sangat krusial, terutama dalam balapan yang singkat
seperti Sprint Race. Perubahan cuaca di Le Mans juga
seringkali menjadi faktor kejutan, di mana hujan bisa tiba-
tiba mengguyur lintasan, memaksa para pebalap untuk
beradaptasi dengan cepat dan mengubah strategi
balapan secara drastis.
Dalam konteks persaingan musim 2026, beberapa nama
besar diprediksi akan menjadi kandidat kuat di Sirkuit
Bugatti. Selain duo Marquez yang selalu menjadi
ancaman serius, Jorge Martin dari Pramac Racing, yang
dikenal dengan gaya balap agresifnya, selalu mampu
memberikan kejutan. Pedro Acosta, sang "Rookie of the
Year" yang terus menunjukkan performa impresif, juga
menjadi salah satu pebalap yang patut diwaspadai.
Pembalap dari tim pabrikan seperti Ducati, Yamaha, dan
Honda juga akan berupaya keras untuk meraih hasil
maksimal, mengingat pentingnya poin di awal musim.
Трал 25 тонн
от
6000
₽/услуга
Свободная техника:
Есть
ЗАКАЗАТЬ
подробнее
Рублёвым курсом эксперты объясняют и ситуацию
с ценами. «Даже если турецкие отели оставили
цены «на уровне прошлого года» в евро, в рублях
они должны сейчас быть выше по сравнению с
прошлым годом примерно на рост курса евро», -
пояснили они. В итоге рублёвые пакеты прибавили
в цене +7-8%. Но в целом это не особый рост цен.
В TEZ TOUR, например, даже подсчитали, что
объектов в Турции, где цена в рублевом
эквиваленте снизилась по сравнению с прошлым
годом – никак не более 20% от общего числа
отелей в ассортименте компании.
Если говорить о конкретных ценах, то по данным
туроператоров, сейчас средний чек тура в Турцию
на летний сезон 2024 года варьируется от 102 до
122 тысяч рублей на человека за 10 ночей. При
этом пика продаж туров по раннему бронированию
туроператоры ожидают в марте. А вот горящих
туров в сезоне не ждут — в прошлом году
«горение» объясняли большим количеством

Requirement :: Scan the entries above for the string "yang", and copy every line where it turns up.

Response ::
sangat krusial, terutama dalam balapan yang singkat
Bugatti. Selain duo Marquez yang selalu menjadi
ancaman serius, Jorge Martin dari Pramac Racing, yang
Year" yang terus menunjukkan performa impresif, juga
menjadi salah satu pebalap yang patut diwaspadai.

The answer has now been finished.